China announced a reduction in its minimum price for wheat to RMB 2300 per metric ton for next year's (2018) crop. This is the first time the minimum price for wheat has been cut since the program was started in 2006. Authorities had raised the minimum price a cumulative 64 percent over 7 years from 2007 to 2014, then held it steady at 2360 per metric ton over the last four years. Minimum rice prices were cut for the first time in 2017.
According to China's Grain Reserve Corporation, 23.8 mmt of wheat was purchased from the 2017 wheat crop as of Sept. 30. That equals 18.5 percent of the entire wheat crop and one-third of the 72.1 mmt total of all wheat procured.
By removing large volumes of wheat from the market and storing it, Chinese authorities are holding the price far above the price that would be dictated by supply and demand. Authorities acknowledge that they are holding large stockpiles of wheat, but have not revealed how much they have.

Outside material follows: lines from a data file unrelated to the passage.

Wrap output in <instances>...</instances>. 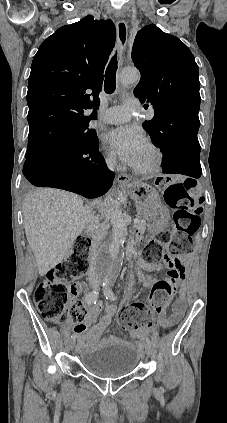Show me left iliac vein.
<instances>
[{
    "label": "left iliac vein",
    "mask_w": 227,
    "mask_h": 423,
    "mask_svg": "<svg viewBox=\"0 0 227 423\" xmlns=\"http://www.w3.org/2000/svg\"><path fill=\"white\" fill-rule=\"evenodd\" d=\"M145 350H146V352L148 353V354H150L151 352H152V347H151V345H146L145 346Z\"/></svg>",
    "instance_id": "1"
}]
</instances>
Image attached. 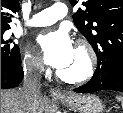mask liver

Authorities called for "improvement" of the minimum purchase price policy for wheat and rice in the "Document No. 1" released at the beginning of the year. A propaganda report on price reforms during Xi Jinping's administration issued this month hailed progress toward market-determined prices and singled out agricultural commodities and irrigation water among five remaining commodities and services needing further market reforms (others were electric rates, natural gas, transportation, and medical services). The propaganda report explained that this year's reduction in minimum prices for rice were a signal that reform is needed to deal with rising rice and wheat inventories, divergence between domestic and international prices, and reduced market vitality. The report promised reforms of the minimum price program to make it more responsive and flexible.
After the modest 2.5-percent reduction just announced, the wheat price in China would be still about $9.44 per bu., about double the price received by U.S. farmers for winter wheat this year. It is also far above the U.S. Gulf price.
The Ministry of Agriculture's September commodity S&D report said wheat imported at the 1-percent in-quota tariff cost RMB 2140 per metric ton during September, 820 yuan less than the price of good quality domestic wheat. Imports of wheat for January-August 2017 totaled 3.18 mmt. The Ministry's report described wheat markets as having tight supplies and rising prices, "due to the relatively good quality of this year's wheat crop, active purchasing by processors, and support by market intervention purchases."